What you need to do: Return all the entries exactly. No pictures.

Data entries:
○ ○ ○ ○

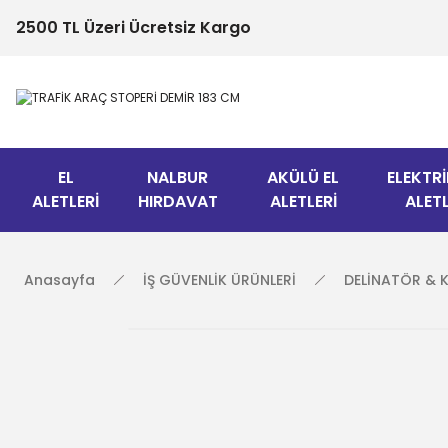
2500 TL Üzeri Ücretsiz Kargo
EL
NALBUR
AKÜLÜ EL
ELEKTRİ
ALETLERİ
HIRDAVAT
ALETLERİ
ALETL
Anasayfa
İŞ GÜVENLİK ÜRÜNLERİ
DELİNATÖR &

○ ○ ○ ○

Response to this exercise:
2500 TL Üzeri Ücretsiz Kargo
EL
NALBUR
AKÜLÜ EL
ELEKTRİ
ALETLERİ
HIRDAVAT
ALETLERİ
ALETL
Anasayfa
İŞ GÜVENLİK ÜRÜNLERİ
DELİNATÖR &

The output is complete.